While I agree with both sides of the ARIN argument, I have been silent for
a while, but I have to speak now.

ARIN, the 'American Registry for Internet Numbers', is something that I
have come to fear. It has put an interesting spin on my business.

As a preface to this email, I would like to say that I don't want to sound
like the typical kvetcher (for the non-jews, it's yiddish for 'whiner')
who just likes to complain about things, because they can. I think that we
are beyond that. Anyway... A little history.

nac.net (Net Access Corporation, nothing to do with Avi) was founded in
late 1995. Fortunately, we were multi-homing early, and applies for a
block and got it (after some arguing, which was absolutley justified on
Internic's part) -- 207.99/18. As we filled and used that block, we
requested -- and got with more ease -- 207.99.64/18 (to make for a whole
/17). Time went on, and we filled that one, and requested another /16 (our
1 year estimate), and were turned down, but approved for a /18 --
209.123/18. This all took place before ARIN was actively taking
registrations.

So, recently, we began to get low on space -- we were at about 80 to 90%
utilization. We began the procedure of making sure all SWIPs were up to
date, and proceed to ask for another chunk. This was two months ago, and
to this day, the issue is still unresolved.

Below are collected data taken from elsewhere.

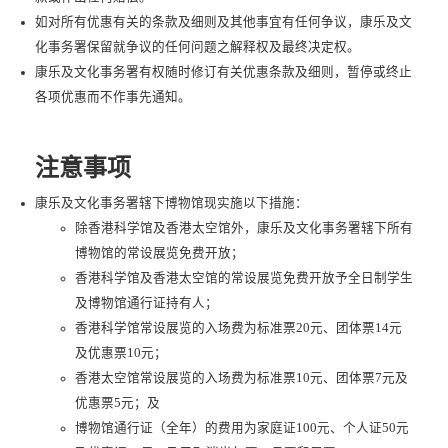
如对所有优惠有关的条款及细则及其他事宜有任何争议，康乐及文
化事务署保留就争议的任何问题之解释权及最终决定权。
康乐及文化事务署有权随时修订有关优惠条款及细则，暂停或终止
各项优惠而不作事先通知。
注意事项
康乐及文化事务署辖下博物馆现实施以下措施：
除香港科学馆及香港太空馆外，康乐及文化事务署辖下所有
博物馆的常设展览免费开放；
香港科学馆及香港太空馆的常设展览免费开放予全日制学生
及博物馆通行证持有人；
香港科学馆常设展览的入场费为标准票20元、团体票14元
及优惠票10元；
香港太空馆常设展览的入场费为标准票10元、团体票7元及
优惠票5元；及
博物馆通行证（全年）的费用为家庭证100元、个人证50元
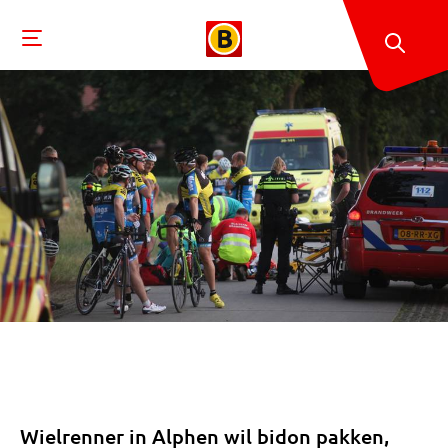
Wielrenner in Alphen wil bidon pakken,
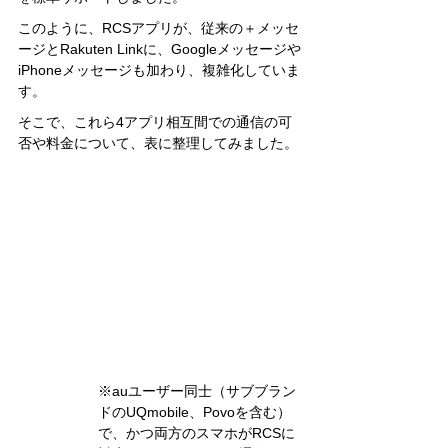
このように、RCSアプリが、従来の＋メッセ
ージとRakuten Linkに、Googleメッセージや
iPhoneメッセージも加わり、複雑化していま
す。
そこで、これら4アプリ相互間での通信の可
否や料金について、表に整理してみました。
※auユーザー同士（サブブラン
ドのUQmobile、Povoを含む）
で、かつ両方のスマホがRCSに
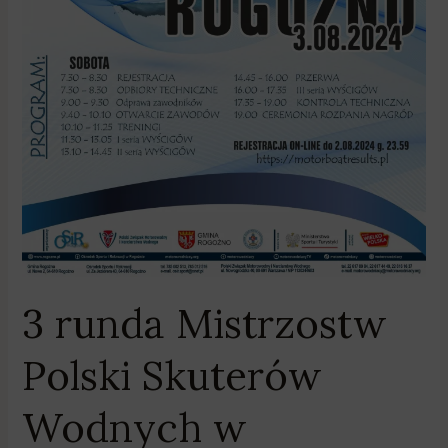
3 runda Mistrzostw
Polski Skuterów
Wodnych w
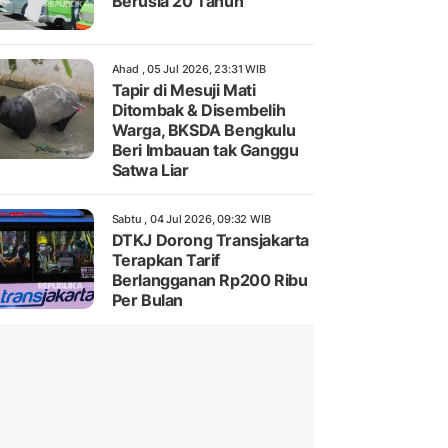
Berusia 20 Tahun
Ahad , 05 Jul 2026, 23:31 WIB
Tapir di Mesuji Mati
Ditombak & Disembelih
Warga, BKSDA Bengkulu
Beri Imbauan tak Ganggu
Satwa Liar
Sabtu , 04 Jul 2026, 09:32 WIB
DTKJ Dorong Transjakarta
Terapkan Tarif
Berlangganan Rp200 Ribu
Per Bulan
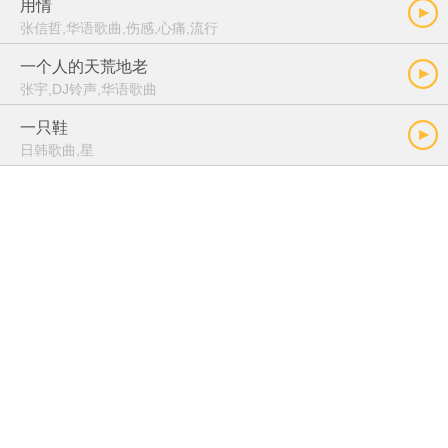
用情
张信哲,华语歌曲,伤感,心痛,流行
一个人的天荒地老
张宇,DJ铃声,华语歌曲
一只鞋
日韩歌曲,星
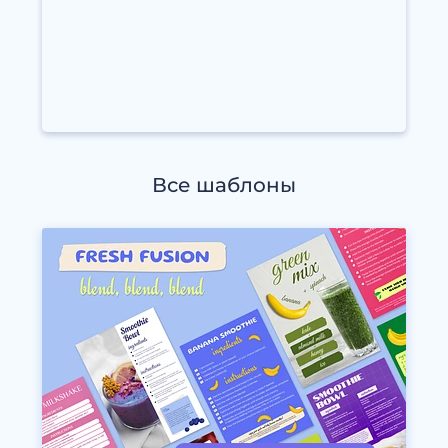
Все шаблоны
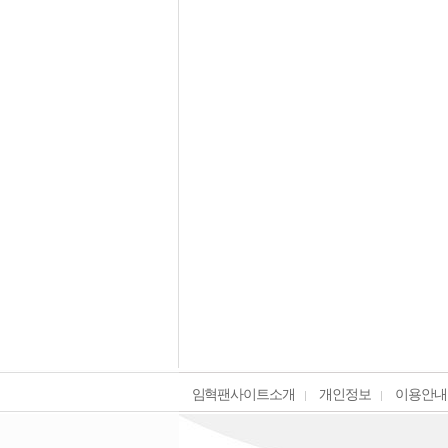
임혁팬사이트소개
개인정보
이용안내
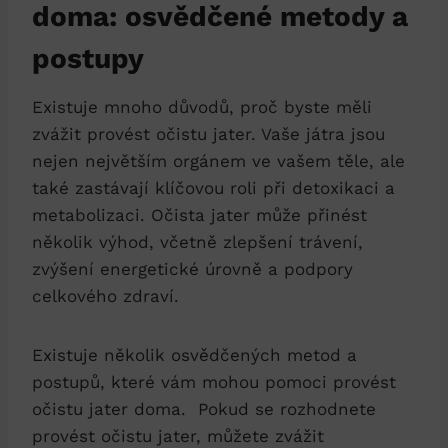
⁤doma: osvědčené metody a
postupy
Existuje mnoho důvodů,⁤ proč byste⁢ měli
zvážit provést očistu‍ jater. Vaše játra jsou
nejen ‌největším orgánem ve vašem těle, ale
také zastávají klíčovou roli při detoxikaci a
metabolizaci. Očista ‌jater může přinést
několik výhod, včetně zlepšení trávení,‌
zvýšení energetické úrovně a podpory
celkového zdraví.
Existuje‍ několik‍ osvědčených metod a
postupů, které⁣ vám‌ mohou pomoci provést
očistu jater doma. ‌ Pokud se rozhodnete
provést očistu jater,⁤ můžete ‌zvážit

My issues are simple. Early on, before I actually experienced what ARIN
could do for me, I was in support of it; RIPE is wildly successful, and
folks in Europe that I talk to are generally very supportive of RIPE or
APNIC, etc, and dealing with them is not a 'chore'. An ISP who is
approaching ARIN for space, especially one who has already rec'd space
over the last 2 years, should be treated with respect. I know this sounds
like a gripe, but the treatment we have gotten from ARIN alone has made
our experiences with ARIN very negative. The attitude of "Why are you
bothering me for address space" permeated the entire conversation. Not
only that, we have moved from IP Address allocation being a 'free' 'in the
extent that you didn't pay the Internic for address space) to a 'fee'
service, and the customer service has taken a severe dive. Not to mention
that fact that response time is horrid; why does it take 48 hours for
responses from ARIN staff? 

My next gripe is the draconian (sp?) measures ARIN takes to make sure that
you are as insulted as possible. My attitude is that we've maintained good
SWIPping policies internal at NAC, and that customers who are assigned
space from us have gotten either just what they need, or a small amount of
growth made upon their representations of needs withing a 6 month period.
We practice policies as much as possible to save address space (like
dynamic addressing at dialup nodes, unnumbering interfaces when possible,
etc.). We reclaim address space as quickly as possible and reuse it when
needed. But, to ARIN, it is though you are 'guilty until proven innocent'.
There is a great deal of time wasted in dealing with ARIN over *very*
simple matters. 

And, the best part about this is that we get to pay now for the lack of
customer service, and we have no choice but to use ARIN.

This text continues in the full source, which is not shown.